Mr. Ramaswamy attends the same temple in Dayton, Ohio that he attended as a child and is still attended by his parents.
One of the temple’s priests officiated at his wedding in New York City in 2015. He, his wife, and their two young children attend the temple during the holidays and to celebrate special occasions, including their youngest son’s first birthday in early July , his wife, Dr.
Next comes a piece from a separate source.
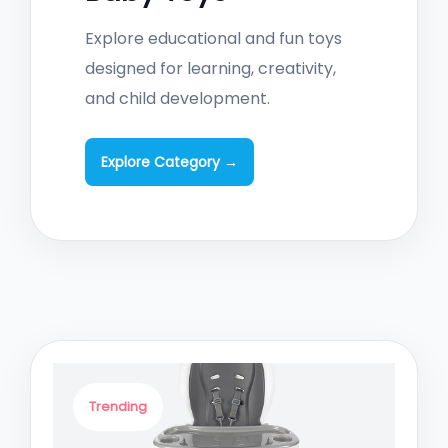
Explore educational and fun toys
designed for learning, creativity,
and child development.
Explore Category →
Trending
Apoorva Ramaswami, said.
Dr Ramaswamy, who discussed the family’s faith publicly during the election campaign, said there were more similarities between committed believers across traditions than between serious and nominal adherents within the same faith.
« The fact that we are believers, that we have that sense of humility, that we raise our children with real respect, awe and love for God – that’s so much more unifying than the name of the God that people pray to, » Dr. Ramaswamy said.
The question for her husband’s campaign is whether enough Christian voters will agree.
Ken Bosse, pastor of New Life Church in Raymond, NH, described himself as « an extreme follower of Jesus Christ » who, all things considered, would rather have a Christian in the White House. But he would be open to the right candidate who isn’t a Christian, noting that « we’ve had some professing Christians in that position who didn’t follow biblical principles. »
Mr. Bosse invited Mr. Ramaswamy to give a short talk at his church on a Sunday morning in April. He liked the candidate’s emphasis on reclaiming a positive American identity, he said, and his story as a self-made millionaire who is the son of immigrants.
At the moment, however, Mr. Bosse is leaning towards supporting Mr. Trump.